Едва приор кончил говорить, как выступил пан Плаза, один из шляхтичей, убежавших под защиту крепости. На лице у него было написано сильнейшее напряжение мысли: явно было, что Плаза собирался предложить нечто давшееся ему очень нелегко. Он начал говорить с большим смущением:
– С разрешения вашего высокопреподобия, вижу, что о сдаче не может быть и речи?
– О какой сдаче? – переспросил приор.
– Да, вот нас здесь немало, – продолжал, несколько прибодрившись, Плаза, – которые думают, что другого не придумаешь: надо сдаться шведу на милость и немилость. Зачем напрасно защищать то, чего не защитишь? На то несчастье! Король покинул нас; все поразбежались. Даже хан пошел на компромиссы. Не бороться нам с судьбой, лучше выторговать условия помягче и исполнить волю Божию…
Вспыхнуло негодованием лицо Кордецкого, он выпрямился во весь рост, как пророк-святитель, и все перед ним расступились, точно рассеянные невидимою силой. Приор поднял к небу глаза и руки и восклицал с негодованием:
– Да вы ли это, сыновья отцов, родившихся в бою? Отцов, росших и скончавшихся среди битвы, никогда не сомневавшихся в победе, ни перед чем не отступавших? Вы, потомки непобедимых, побивших и татар и немцев, вы говорите о сдаче, об унижении перед неприятелем, торжество которого лишь мимолетное. Неужели мы упали так низко? Это сомнение в собственных силах, постыдный страх, в котором вы громко признаетесь, губил нас и губит! И неужели вам не стыдно страха перед христианскою кончиною, не стыдно любить жизнь превыше отечества, короля, чести и славы? Неужели вам не стыдно всенародно трепетать и говорить о страхе? Вижу, вижу, – закончил он в пророческом порыве, – сегодняшнее малодушие, как капля отравленной крови, заразит будущие поколения: мы отступим там, где нужно будет только немного смелости; мы будем метаться среди ссор и распрей; мы станем гордиться подачками, так как собой гордиться не придется, и последний лежебока в вертепе Лазаря будет презирать нас. Мало ли содеяно перед лицом вашим чудес, что вы сомневаетесь в возможности чуда? Разве Божья Матерь не охраняла вас по сей день? Разве мы, горсточка слабых старцев, не боремся с врагом во сто раз сильнейшим и грознейшим?[16]16
Под «сильнейшим и во сто раз грознейшим», нежели шведы, врагом Кордецкий понимает дьявола.
[Закрыть] Неужели монахи должны подать вам пример упорства и веры в свои силы?
Плаза отступил и побледнел, как сраженный молнией; но, собравшись с духом и мыслями, прошептал:
– Тогда просим отпустить нас.
Но слова его были покрыты громкими возгласами негодования, так что даже не дошли до ушей Кордецкого. А пан Чарнецкий бешено насел на него:
– Что? Ваша милость ошалела? – кричал он. – Кто дал вам право говорить, от чьего имени вы малодушествуете? И не сгоришь ты от стыда после таких речей?

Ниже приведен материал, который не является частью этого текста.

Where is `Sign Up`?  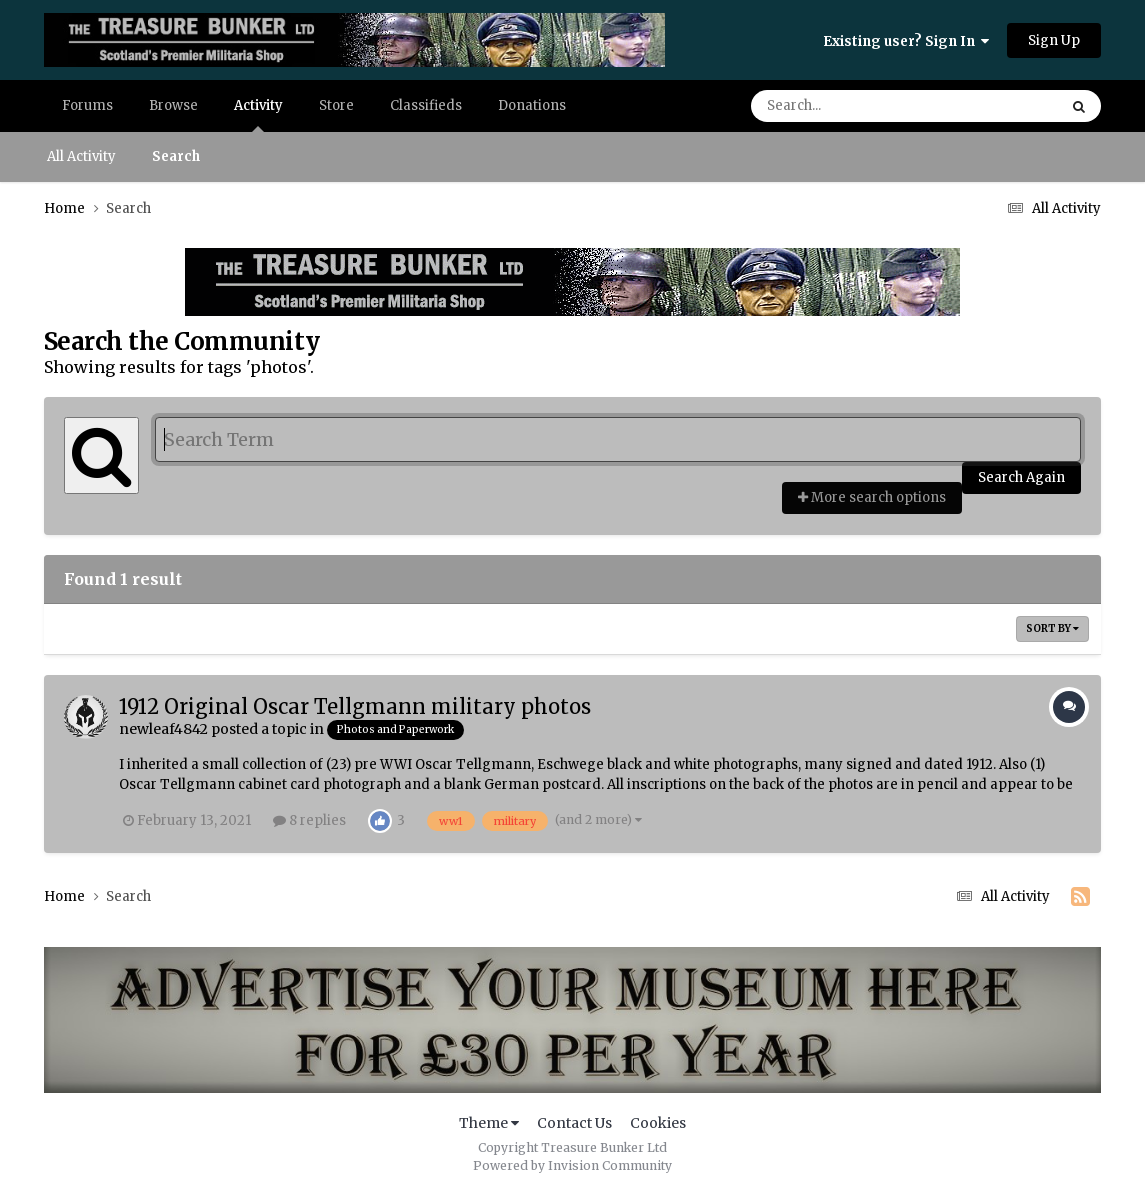 Sign Up is located at coordinates (1054, 40).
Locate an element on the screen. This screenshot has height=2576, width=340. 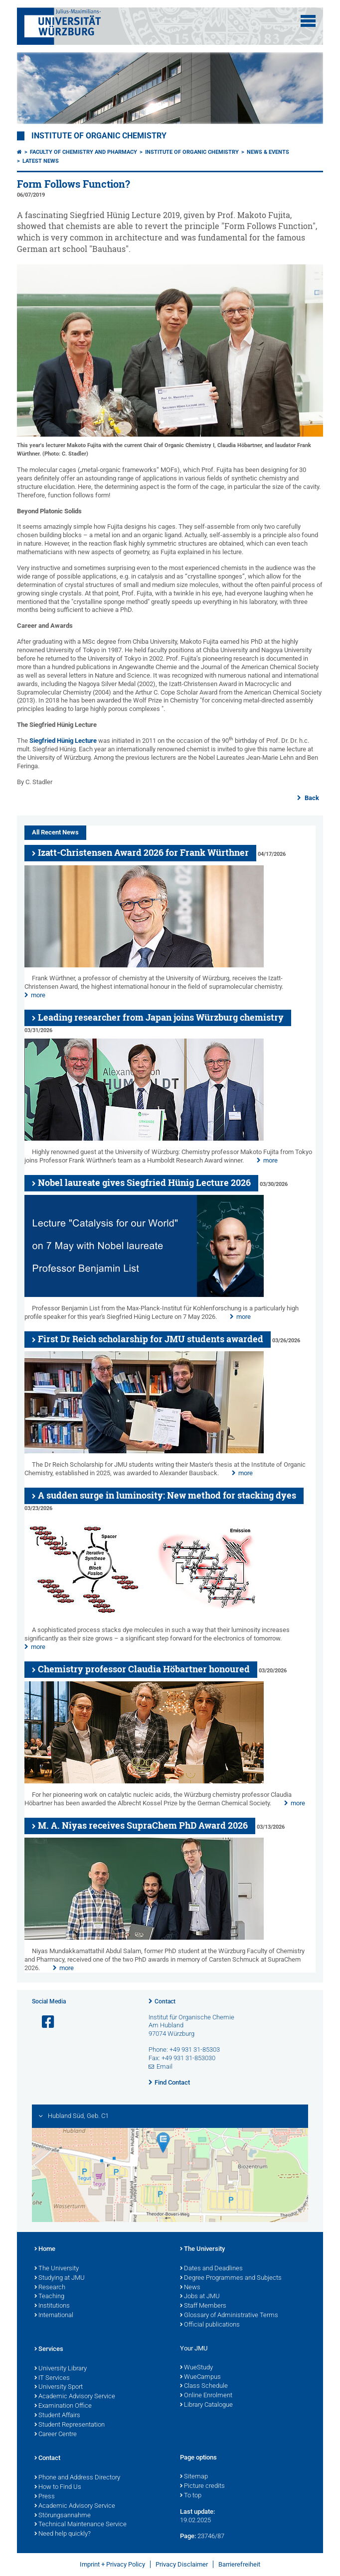 IT Services is located at coordinates (52, 2378).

– Да ведь я… да я же… – заикался Плаза, – у шведов сила.
– Выпустим тебя к шведам после осады, – закончил Чарнецкий. – Если тебе смачно с шведом, потому что его сила, то поклонись и дьяволу, он еще сильнее!
Аргументы Чарнецкого было трудно опровергнуть, хотя они были не особенно логичны. Однако те же, которые несколько минут тому назад науськали Плазу выступить с речью, теперь отступились от него; он оглянулся, ища глазами поддержки, но никого не было; оплеванный, он забрался в угол.
Тогда приор продолжал:
– Веры, веры! Не перестану взывать я: веры и единения пошли нам, Боже! Это великие слова, в них сила и оружие! Станем молиться о единении и вере, с колыбели будем учить детей таинственному смыслу этих слов: единение и вера, вера и единение! Не оставь, Боже, усомнившихся и ослабевших духом! Ибо отчаяние и ссоры доказательство, что дух Божий не обитает в нас. Пока Бог с нами, будет и вера, будет и согласие.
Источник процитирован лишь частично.